Prime Minister Moses Nagamootoo has clearly stated that the Coalition Government stands firmly in defending Guyana from acts of terrorism, and terrorists related activities.
It is against this background that the recent Anti-Terrorism and Terrorists Related Activities Bill 2015 was passed in the National Assembly. The Bill which seeks to criminalise terrorism and terrorists’ related activities was passed without the support of the opposition People’s Progressive Party (PPP). In a recent interview with GINA, the Prime Minister expressed his dismay at the reaction of the Opposition to the Bill.
“I was aghast that the PPP under the chairmanship of Bharrat Jagdeo decided that they are not supporting the anti-terrorism law, because here was a former Minister of Foreign Affairs, the General Secretary of the PPP Clement Rohee who hails the law as progressive and at voting time they decided that they will be dumb,” Nagamootoo said.
The Prime Minister believes that such behaviour is irresponsible and can be misinterpreted and the wrong message be sent to terrorists.
Nagamootoo explained that his government is fully aware of the devastating impacts of terrorism on a country, and added that the activities are coming closer to home as there are reports of persons in the Caribbean who are joining terrorist groups to fight in other countries.
“So we wanted to send a strong signal that Guyana is not a haven for terrorists. You can’t come in Guyana and plan terrorist activities or execute terrorist activities or conspire and lead terrorist’s activities in Guyana without feeling the full weight of the law,” GINA quoted the Prime Minister as warning.

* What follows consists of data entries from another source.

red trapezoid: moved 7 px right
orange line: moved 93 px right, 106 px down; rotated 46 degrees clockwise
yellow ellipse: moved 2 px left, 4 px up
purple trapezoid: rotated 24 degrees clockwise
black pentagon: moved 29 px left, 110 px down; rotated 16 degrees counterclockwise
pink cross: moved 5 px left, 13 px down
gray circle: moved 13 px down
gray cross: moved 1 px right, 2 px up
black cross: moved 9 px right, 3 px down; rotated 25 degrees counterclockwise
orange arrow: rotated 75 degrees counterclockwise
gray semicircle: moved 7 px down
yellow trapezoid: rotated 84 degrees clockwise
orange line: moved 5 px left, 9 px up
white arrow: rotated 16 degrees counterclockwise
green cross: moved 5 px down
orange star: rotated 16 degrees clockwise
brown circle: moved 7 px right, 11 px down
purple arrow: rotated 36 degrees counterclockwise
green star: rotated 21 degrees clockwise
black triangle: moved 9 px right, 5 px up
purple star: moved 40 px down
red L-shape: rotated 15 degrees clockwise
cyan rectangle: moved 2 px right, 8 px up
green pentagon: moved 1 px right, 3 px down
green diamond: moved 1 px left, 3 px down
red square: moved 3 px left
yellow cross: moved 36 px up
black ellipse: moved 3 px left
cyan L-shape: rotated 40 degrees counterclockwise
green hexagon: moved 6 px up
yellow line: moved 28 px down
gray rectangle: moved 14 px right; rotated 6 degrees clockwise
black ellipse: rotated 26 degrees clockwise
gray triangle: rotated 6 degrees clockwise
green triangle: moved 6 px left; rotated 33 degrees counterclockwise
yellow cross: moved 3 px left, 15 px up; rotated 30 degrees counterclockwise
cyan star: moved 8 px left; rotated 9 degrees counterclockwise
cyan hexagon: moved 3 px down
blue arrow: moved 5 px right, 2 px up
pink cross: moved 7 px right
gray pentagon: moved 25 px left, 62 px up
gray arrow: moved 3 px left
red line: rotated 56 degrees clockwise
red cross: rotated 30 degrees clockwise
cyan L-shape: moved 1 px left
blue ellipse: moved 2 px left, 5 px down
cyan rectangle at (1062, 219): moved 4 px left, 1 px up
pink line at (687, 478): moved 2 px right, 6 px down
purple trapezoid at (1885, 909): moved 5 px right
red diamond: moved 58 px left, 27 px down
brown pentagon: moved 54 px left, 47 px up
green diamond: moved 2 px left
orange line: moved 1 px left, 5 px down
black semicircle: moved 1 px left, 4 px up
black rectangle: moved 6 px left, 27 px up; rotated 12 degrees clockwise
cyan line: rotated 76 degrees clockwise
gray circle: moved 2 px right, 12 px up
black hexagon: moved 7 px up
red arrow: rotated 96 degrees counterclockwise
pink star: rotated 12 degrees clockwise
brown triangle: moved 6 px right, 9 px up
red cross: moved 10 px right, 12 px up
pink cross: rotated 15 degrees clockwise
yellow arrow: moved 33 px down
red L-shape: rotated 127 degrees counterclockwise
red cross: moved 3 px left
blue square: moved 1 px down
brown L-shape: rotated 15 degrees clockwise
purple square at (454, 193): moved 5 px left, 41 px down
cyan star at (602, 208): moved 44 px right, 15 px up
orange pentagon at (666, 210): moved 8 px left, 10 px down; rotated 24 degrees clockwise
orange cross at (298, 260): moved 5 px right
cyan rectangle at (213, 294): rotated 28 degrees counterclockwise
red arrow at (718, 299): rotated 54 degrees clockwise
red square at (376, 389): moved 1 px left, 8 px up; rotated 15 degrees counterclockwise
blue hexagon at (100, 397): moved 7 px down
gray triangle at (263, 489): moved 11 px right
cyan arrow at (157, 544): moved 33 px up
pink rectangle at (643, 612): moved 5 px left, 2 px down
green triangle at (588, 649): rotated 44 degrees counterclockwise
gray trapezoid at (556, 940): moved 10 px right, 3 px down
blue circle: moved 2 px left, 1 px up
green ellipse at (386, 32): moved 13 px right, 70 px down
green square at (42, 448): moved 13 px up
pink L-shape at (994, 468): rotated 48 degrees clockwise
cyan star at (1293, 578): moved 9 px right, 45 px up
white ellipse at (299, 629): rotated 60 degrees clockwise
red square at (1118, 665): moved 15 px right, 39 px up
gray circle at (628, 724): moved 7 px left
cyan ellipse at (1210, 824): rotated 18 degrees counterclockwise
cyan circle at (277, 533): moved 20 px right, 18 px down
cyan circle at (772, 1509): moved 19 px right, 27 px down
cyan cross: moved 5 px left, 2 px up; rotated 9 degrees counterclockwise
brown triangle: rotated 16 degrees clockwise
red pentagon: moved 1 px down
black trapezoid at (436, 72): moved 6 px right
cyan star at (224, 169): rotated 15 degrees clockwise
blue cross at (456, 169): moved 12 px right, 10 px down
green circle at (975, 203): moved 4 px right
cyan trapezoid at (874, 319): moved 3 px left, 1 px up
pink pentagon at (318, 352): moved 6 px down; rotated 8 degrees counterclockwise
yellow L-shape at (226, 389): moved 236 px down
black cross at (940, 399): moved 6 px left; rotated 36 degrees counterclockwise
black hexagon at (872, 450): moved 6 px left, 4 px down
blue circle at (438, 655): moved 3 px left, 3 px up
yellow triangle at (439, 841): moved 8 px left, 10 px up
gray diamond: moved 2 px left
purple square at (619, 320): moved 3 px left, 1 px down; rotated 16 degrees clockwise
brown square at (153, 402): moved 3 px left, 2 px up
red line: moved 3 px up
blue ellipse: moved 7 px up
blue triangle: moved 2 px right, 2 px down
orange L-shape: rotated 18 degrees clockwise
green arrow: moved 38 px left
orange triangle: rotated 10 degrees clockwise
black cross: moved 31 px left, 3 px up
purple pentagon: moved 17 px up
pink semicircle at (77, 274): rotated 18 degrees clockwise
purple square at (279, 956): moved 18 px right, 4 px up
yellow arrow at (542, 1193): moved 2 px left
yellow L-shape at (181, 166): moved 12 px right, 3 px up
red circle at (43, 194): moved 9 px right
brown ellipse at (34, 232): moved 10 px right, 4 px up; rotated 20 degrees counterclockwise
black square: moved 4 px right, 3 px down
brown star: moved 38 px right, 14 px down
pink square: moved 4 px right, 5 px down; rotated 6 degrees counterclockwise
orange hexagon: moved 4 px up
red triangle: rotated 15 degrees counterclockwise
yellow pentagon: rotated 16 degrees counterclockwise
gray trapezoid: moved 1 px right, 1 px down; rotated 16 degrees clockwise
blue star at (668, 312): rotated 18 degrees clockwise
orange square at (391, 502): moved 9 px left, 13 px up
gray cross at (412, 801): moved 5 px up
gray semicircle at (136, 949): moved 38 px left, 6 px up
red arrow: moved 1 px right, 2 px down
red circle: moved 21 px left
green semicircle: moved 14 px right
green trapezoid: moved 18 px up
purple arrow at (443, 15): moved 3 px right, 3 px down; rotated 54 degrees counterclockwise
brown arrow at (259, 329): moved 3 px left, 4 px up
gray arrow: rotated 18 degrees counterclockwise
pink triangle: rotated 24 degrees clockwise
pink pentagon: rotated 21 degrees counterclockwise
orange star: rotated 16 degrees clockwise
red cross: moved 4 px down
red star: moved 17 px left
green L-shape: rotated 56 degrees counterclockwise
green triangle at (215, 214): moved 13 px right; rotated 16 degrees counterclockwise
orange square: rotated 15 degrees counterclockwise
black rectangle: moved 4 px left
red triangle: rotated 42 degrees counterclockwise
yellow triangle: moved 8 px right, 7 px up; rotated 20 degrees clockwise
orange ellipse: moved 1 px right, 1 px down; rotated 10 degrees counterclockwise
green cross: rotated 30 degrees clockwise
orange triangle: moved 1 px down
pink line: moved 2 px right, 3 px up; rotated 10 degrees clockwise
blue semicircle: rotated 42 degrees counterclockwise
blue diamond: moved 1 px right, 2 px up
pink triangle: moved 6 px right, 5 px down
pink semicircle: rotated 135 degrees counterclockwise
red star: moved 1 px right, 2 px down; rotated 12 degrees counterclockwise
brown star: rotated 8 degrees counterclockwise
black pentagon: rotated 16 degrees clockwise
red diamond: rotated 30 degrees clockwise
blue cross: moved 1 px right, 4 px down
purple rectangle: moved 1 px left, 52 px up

The Bill was passed on December 30, 2015.
It should be noted that while the PPP abstained from voting on the Bill, Education Minister Dr Rupert Roopnaraine also abstained from voting, giving the indication that the Minister was not in agreement with the Bill in its current form.
PPP Members of Parliament had lobbied for the Bill to be sent to a Special Parliamentary Select Committee to allow for there to be consultation and input from stakeholders, including the Guyana Human Rights Association.
The PPP noted that while it stands ready to support law that fights terrorism, the Party looks at the Anti-Terrorism and Terrorist Related Activities Bill with mixed feelings.
“While we support the Government’s effort to comply with international conventions, there are certain matters that require further consultation,” MP Clement Rohee had stated in the National Assembly. “Let us not overlook, in our zeal, the human rights issues. The challenge lies in what we are aspiring to do vis-à-vis this legislation and the human rights that may be caught up in this matter,” he had posited.
Rohee suggested that the Bill go along with a well-developed anti-terrorism strategy, especially in face of the seriousness of the legislation.
“I would like to appeal to members of the Government benches to bring stakeholders together,” he said.
Prior to its passage in the House, Opposition Chief Whip Gail Teixeira said it is “a wicked piece of Bill” and ramrodding it through Parliament will lead to an “extremely dangerous piece of legislation.”